Baseline Characteristics of the Patients
Time from MI to apheresis: time from onset of acute myocardial infarction to time of apheresis. G-CSF, granulocyte colony-stimulating factor; MI, myocardial infarction; PCI, percutaneous coronary intervention.
Mobilization by Cytokines and Collection by Apheresis
Increment of leukocyte counts from baseline after completion of cytokine administration was similar between the G-CSF and the combicytokine group. Hemoglobin concentration, mononuclear cell proportion, and platelet counts were also not different between two groups. Administration of G-CSF with or without darbepoetin bolus infusion was safe. There were mild adverse reactions in patients from the G-CSF group and the combination group, such as myalgia or bone pain in three and six patients, headache in one and two, fever in one and two, and dizziness in one and two, respectively. Most adverse reactions improved and disappeared within several days after completion of cytokine administration. There were mild but significant elevations of c-reactive protein (CRP) level after cytokine treatments both in G-CSF and combicytokine group. And the degrees of elevation were similar between the two groups (G-CSF: 2.29 ± 1.97 vs. combicytokine: 2.49 ± 1.77 mg/dl, p = 0.73). And PBSC collection with apheresis was completed without any major cardiac complication in all patients. During apheresis, transient hypotension occurred in one patient from the G-CSF group and one patient from the combicytokine group, and transient paresthesia in two patients from the G-CSF group. Adverse events during cytokine treatment and apheresis were similar between groups. The time spent on the apheresis machine and blood volume for processing was similar between the two groups. During a 1-month clinical follow-up after cytokine treatment, there were no additional major adverse cardiac events in these patients.

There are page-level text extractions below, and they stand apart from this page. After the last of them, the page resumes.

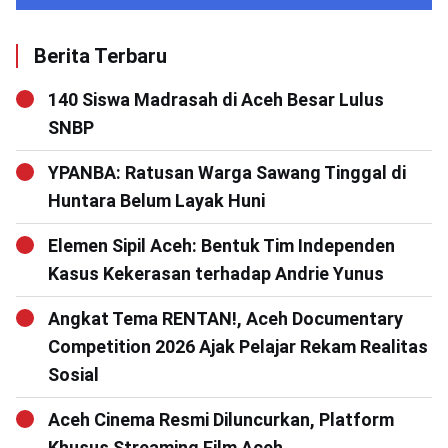
Berita Terbaru
140 Siswa Madrasah di Aceh Besar Lulus
SNBP
YPANBA: Ratusan Warga Sawang Tinggal di
Huntara Belum Layak Huni
Elemen Sipil Aceh: Bentuk Tim Independen
Kasus Kekerasan terhadap Andrie Yunus
Angkat Tema RENTAN!, Aceh Documentary
Competition 2026 Ajak Pelajar Rekam Realitas
Sosial
Aceh Cinema Resmi Diluncurkan, Platform
Khusus Streaming Film Aceh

Apheresis Product Profiles
Hemogram of peripheral blood after cytokine administration was similar between the two groups. However, the composition of apheresis products was significantly different between the two groups. Apheresis products obtained from the combicytokine group contained fewer leukocytes with higher mononuclear cell proportion than those from the G-CSF group. Although leukocyte concentration in apheresis products was higher in the G-CSF group, the CD34+ cell concentration of apheresis products was not different between the two groups (Table 2). These meant that apheresis products obtained from the combicytokine group had higher CD34+ cell purity and fewer unwanted inflammatory cells than those from the G-CSF group. We could obtain sufficient numbers of CD34+ cells for intracoronary infusion in all patients from both groups. Additionally, apheresis products from the combicytokine group showed slightly higher hemoglobin concentration and lower platelet counts than those of the G-CSF group.
Apheresis Process and Apheresis Product Yield
CBC, complete blood cell count; FACS, florescence-activated cell sorting; KDR, kinase insert domain-containing receptor; VE-cadherin, vascular endothelial cadherin.
Apheresis products of the combicytokine groups had higher portions of proangiogenic cell populations, such as CD34+/KDR+ endothelial progenitor cells (EPCs), CD3+/CD31+ proangiogenic T cells (12), and Tie2+ and/ or CXCR4+ cells, than those of the G-CSF group. In MAGIC Cell-5-combicytokine study, the infusion cell dose was 2 × 109 mononuclear cells per patient. As a results, patients in the combicytokine groups received higher numbers of CD34+/KDR+ cells, CD3+/CD31+ cells, and Tie2+/CXCR4+ cells than the patients from the G-CSF group. However, proportions of CD73+/CD105+ mesenchymal stem cell population were not different between the two groups. The combicytokine group had higher circulating CD3+/CD31+ proangiogenic T cells and CXCR4+ cells than the G-CSF group did in both apheresis product and peripheral blood.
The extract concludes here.